Marc Rey : Effectivement, on s'inquiète des impacts qu'a eu l'épidémie sur le sommeil depuis à peu près mars 2020. Il y a eu des études françaises, dont une étude intitulée Coconel dans laquelle on a interviewé 1000 Français toutes les semaines, tout au long du confinement et du déconfinement. Une autre étude, CoviPrev, a été organisée par la Direction générale de la santé et a suivi un certain nombre de paramètres, dont le sommeil, l'anxiété et la dépression.

On s'est donc intéressés très tôt à ce sujet. A l'Institut national du sommeil et de la vigilance, très tôt, nous avons donné des conseils pour faire en sorte que cette altération du sommeil soit minimale.

A-t-on des données chiffrées sur le nombre de personnes touchées par ce phénomène ?

Il y a eu des impacts qui ont été dépendants des mesures prises. Le premier confinement a entraîné un décalage dans l'heure d'endormissement pour une grande majorité de sujets qui ne travaillaient plus et qui, donc, se levaient plus tard ou à la même heure. Il y a eu une désorganisation du rythme veille- sommeil très importante à l'occasion du premier confinement en France, ainsi qu'au niveau international. Il y a eu un décalage et une altération du sommeil ; parfois une augmentation de la durée de sommeil, mais au détriment de la qualité : les gens se levaient plus tard mais avaient un sommeil beaucoup plus fragmenté par de nombreux éveils.
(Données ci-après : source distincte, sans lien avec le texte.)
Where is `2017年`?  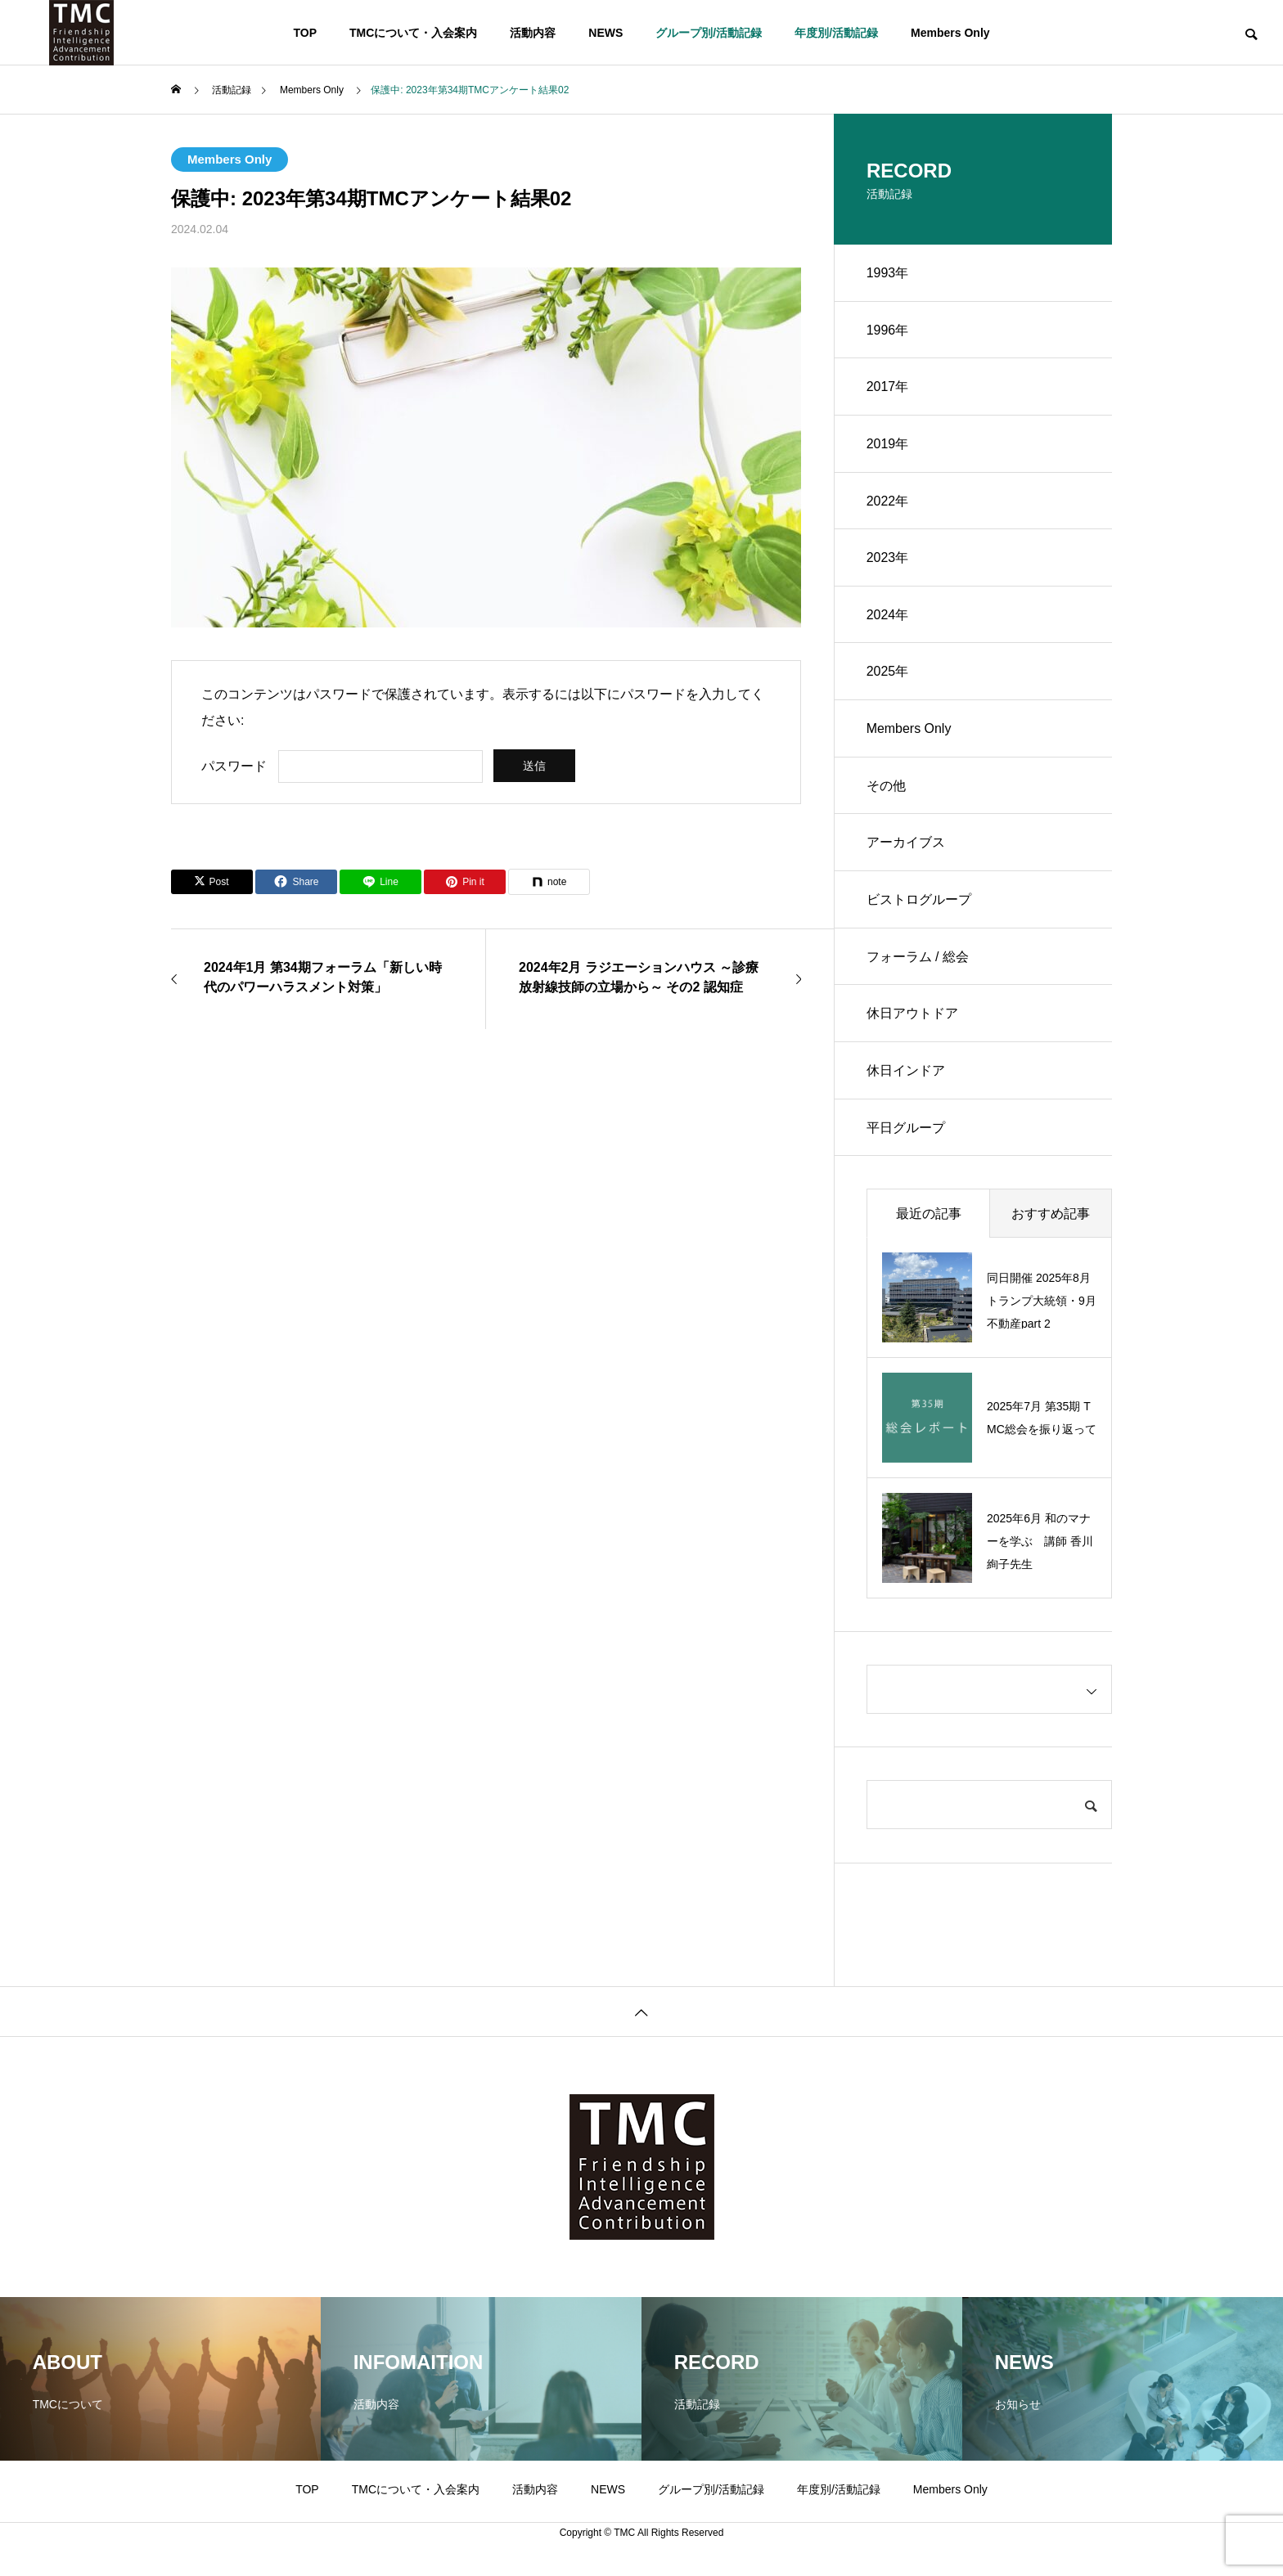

Nous avons mené une étude à l'INSV, entre le 8 et le 15 janvier 2021, pour essayer d'évaluer l'effet du deuxième confinement. Nous avons relevé qu'il a été moins délétère sur le plan des heures de coucher et de lever. Les gens s'étaient rendus compte que le premier confinement les avait vraiment perturbés. Ils sont revenus sur des heures de sommeil plus régulières, mais on a toutefois observé une augmentation de la dépression, de l'anxiété, du sentiment de tristesse et de désarroi.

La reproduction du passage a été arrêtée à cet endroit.